[Exercise inputs]

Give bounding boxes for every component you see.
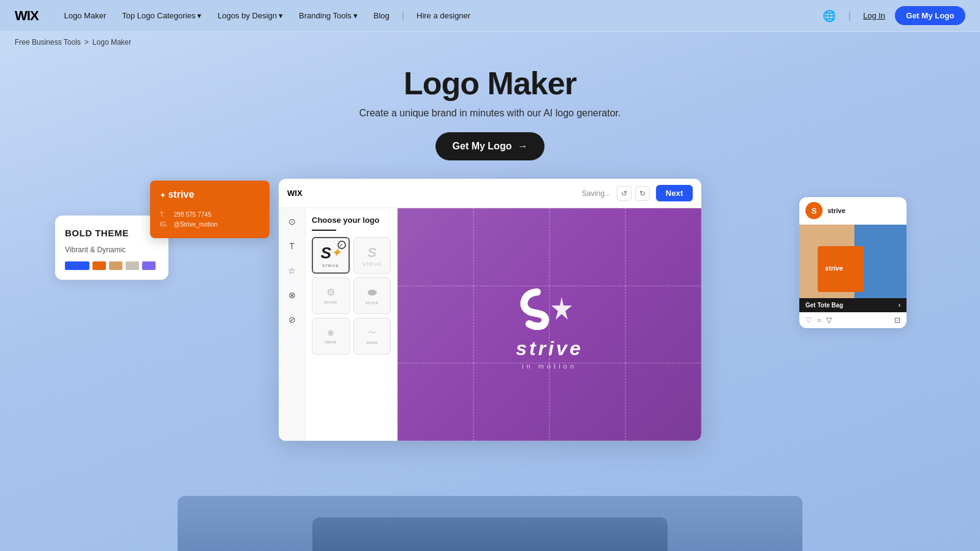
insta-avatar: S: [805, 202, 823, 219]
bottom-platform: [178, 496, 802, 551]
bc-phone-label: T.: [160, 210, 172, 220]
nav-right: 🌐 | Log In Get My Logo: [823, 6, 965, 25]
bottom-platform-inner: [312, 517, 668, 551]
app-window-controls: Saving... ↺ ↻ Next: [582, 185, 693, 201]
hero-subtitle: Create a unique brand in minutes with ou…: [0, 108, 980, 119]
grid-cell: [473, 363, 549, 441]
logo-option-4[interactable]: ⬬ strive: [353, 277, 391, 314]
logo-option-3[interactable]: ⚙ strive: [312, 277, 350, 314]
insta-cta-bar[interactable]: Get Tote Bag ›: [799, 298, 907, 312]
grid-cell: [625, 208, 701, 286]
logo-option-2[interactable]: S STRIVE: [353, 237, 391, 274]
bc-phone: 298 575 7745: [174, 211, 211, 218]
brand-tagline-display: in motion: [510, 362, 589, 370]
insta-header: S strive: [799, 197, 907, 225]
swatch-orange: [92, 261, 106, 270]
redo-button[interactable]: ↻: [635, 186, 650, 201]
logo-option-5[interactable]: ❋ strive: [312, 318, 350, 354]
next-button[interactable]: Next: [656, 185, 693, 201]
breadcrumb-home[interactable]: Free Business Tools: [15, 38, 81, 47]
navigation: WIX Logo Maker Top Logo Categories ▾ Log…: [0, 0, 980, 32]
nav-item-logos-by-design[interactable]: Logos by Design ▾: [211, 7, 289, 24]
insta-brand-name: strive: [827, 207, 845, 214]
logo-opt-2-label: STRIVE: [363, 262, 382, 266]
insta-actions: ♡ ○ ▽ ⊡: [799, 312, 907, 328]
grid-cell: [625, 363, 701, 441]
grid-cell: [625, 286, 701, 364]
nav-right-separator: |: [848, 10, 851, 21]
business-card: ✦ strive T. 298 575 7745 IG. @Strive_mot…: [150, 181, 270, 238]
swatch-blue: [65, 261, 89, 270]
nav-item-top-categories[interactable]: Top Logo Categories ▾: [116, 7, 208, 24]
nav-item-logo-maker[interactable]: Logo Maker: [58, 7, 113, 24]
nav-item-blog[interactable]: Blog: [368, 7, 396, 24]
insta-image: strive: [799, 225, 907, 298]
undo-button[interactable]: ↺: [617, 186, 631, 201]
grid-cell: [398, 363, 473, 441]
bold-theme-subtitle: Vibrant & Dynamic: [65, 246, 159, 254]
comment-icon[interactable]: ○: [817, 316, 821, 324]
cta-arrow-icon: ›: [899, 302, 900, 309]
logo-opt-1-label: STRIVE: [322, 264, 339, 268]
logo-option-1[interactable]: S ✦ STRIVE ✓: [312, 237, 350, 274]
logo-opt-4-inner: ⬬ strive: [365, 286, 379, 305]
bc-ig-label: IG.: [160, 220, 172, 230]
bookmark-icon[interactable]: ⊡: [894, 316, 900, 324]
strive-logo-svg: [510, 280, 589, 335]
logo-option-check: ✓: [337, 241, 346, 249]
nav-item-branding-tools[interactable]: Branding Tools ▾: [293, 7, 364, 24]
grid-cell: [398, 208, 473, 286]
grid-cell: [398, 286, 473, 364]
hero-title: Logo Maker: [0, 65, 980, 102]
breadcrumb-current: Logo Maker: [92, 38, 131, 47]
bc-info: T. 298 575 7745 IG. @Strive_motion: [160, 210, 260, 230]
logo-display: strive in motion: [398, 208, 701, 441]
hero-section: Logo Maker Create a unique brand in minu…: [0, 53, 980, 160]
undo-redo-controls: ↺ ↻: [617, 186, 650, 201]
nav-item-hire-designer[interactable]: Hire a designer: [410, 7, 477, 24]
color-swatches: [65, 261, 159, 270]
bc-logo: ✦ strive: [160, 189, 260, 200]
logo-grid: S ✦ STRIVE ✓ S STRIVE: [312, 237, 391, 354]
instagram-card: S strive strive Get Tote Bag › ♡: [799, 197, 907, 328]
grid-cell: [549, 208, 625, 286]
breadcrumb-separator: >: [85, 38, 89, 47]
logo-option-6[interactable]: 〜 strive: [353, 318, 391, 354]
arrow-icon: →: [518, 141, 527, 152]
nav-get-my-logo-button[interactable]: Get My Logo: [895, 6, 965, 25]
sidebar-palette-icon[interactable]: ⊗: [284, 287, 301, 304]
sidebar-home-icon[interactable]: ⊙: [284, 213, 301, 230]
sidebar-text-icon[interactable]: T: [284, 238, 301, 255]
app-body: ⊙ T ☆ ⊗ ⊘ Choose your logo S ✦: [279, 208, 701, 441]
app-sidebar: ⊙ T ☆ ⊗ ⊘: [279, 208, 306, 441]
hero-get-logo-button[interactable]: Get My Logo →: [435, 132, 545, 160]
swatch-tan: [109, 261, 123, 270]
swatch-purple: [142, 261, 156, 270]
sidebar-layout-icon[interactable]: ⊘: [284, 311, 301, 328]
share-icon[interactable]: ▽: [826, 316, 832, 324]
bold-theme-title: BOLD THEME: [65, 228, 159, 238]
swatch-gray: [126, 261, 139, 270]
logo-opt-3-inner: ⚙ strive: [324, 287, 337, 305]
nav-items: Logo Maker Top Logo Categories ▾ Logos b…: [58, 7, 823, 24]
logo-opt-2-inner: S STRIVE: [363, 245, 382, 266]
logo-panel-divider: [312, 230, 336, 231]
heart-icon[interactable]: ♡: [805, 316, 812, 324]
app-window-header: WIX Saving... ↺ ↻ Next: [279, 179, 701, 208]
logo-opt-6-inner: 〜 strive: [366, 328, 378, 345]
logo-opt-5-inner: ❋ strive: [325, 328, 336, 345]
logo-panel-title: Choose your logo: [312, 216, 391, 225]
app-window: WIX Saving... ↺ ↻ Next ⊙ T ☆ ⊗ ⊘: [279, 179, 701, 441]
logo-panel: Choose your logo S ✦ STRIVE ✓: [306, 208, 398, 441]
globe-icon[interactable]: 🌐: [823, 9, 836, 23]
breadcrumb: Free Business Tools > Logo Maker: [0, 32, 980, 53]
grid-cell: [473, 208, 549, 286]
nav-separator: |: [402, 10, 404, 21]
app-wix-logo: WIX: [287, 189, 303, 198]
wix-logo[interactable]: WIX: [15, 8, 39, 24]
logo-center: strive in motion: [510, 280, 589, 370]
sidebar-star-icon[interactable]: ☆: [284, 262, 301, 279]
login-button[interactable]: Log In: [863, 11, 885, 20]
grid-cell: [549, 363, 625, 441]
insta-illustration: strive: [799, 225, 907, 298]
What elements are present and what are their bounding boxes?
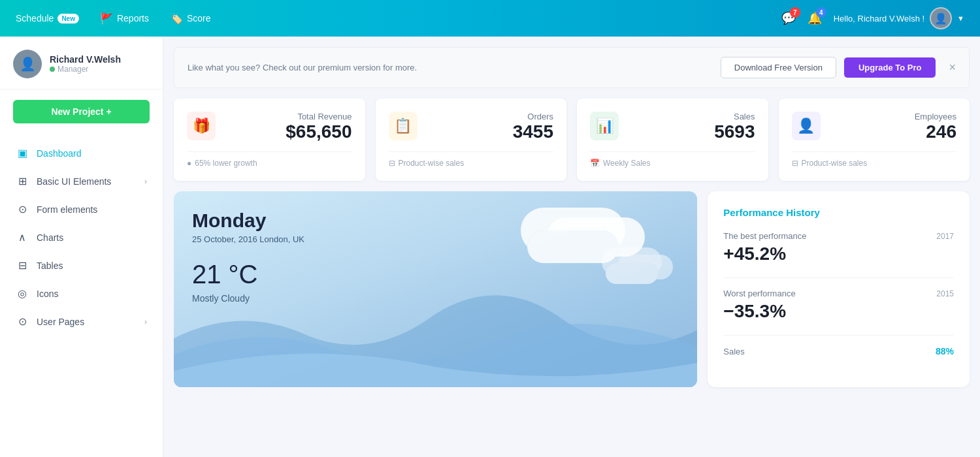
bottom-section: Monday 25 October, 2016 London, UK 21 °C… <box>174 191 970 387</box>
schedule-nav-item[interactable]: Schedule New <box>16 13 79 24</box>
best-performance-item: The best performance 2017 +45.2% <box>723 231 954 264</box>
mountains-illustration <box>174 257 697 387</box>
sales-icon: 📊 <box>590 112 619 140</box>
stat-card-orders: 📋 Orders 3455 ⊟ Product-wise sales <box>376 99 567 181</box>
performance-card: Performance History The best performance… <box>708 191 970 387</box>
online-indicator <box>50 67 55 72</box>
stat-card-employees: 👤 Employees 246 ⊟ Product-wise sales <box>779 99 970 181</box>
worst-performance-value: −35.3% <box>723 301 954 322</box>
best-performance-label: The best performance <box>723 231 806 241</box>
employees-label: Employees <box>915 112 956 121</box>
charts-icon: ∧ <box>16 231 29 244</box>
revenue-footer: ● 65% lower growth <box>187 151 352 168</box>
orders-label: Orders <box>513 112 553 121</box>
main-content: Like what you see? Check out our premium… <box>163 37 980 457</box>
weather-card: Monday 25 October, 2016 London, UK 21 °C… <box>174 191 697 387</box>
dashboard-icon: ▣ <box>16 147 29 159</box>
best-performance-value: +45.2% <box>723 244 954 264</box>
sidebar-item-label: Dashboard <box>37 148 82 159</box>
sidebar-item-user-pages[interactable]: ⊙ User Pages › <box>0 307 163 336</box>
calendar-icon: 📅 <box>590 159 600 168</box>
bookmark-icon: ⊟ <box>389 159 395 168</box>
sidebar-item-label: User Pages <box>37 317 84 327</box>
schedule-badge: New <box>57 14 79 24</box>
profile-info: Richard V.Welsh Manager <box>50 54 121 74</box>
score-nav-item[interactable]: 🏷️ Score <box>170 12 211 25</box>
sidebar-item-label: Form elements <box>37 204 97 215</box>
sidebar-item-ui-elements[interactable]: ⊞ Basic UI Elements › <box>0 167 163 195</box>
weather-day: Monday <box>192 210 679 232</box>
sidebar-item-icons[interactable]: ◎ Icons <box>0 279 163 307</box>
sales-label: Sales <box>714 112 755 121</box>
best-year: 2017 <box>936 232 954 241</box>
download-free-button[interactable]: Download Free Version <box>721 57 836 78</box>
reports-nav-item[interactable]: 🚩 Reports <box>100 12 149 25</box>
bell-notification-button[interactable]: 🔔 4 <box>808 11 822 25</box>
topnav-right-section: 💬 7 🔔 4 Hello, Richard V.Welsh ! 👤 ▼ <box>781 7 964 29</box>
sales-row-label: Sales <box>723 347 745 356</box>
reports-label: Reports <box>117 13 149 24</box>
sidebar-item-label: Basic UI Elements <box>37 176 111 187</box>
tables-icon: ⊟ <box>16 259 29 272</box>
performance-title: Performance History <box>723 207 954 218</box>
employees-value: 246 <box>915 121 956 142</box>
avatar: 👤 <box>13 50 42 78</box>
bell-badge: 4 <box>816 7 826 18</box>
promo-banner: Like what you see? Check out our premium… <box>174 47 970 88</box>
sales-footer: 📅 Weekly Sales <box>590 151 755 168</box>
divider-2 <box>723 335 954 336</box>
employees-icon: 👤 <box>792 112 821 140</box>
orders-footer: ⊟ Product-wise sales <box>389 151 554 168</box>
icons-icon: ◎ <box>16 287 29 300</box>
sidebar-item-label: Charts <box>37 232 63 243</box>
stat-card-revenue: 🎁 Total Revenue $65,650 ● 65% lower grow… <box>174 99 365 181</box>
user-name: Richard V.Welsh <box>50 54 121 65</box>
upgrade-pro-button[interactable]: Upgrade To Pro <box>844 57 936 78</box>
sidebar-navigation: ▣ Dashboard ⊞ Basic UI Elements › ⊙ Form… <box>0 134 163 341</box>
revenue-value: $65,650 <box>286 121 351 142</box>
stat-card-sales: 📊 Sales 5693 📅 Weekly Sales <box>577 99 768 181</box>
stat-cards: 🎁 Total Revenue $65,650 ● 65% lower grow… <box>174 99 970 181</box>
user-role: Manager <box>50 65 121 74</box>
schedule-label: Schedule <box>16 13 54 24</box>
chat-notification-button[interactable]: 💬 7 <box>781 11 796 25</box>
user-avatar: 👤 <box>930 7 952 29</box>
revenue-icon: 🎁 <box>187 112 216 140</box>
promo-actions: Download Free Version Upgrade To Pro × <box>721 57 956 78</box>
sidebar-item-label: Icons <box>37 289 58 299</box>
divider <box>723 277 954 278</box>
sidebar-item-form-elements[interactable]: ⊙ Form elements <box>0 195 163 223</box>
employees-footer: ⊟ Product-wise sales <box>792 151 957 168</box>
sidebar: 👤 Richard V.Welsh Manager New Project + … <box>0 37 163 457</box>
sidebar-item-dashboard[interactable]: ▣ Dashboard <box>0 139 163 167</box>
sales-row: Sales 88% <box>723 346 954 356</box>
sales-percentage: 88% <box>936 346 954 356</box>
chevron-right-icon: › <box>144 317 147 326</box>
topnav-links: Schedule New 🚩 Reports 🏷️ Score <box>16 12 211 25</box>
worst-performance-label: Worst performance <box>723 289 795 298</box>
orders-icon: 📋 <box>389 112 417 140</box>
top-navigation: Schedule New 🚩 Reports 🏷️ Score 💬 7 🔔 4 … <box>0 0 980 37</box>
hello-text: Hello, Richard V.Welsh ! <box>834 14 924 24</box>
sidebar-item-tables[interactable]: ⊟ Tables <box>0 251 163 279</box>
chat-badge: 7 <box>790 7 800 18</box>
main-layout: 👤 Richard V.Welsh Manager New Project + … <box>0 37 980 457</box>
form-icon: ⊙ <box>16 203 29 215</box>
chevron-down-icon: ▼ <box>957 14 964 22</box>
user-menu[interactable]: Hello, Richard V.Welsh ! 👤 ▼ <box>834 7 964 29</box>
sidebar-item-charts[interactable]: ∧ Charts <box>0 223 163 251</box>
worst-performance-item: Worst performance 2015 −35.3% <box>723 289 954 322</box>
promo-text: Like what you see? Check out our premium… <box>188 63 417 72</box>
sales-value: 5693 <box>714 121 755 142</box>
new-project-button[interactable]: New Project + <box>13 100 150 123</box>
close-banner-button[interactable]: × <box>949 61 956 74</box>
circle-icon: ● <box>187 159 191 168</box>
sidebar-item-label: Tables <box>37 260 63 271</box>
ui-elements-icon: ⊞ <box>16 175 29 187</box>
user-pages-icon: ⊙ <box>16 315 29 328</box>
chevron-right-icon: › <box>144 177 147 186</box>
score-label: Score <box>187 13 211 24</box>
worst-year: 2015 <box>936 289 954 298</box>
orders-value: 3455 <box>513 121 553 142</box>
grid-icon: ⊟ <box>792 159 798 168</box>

[/Exercise inputs]

§ Directions for this task: Keep only the lines of the listing that contain the word "divider", and copy them.

§ Task answer:
logo-panel-divider: [312, 230, 336, 231]
divider-2 <box>723 335 954 336</box>
divider <box>723 277 954 278</box>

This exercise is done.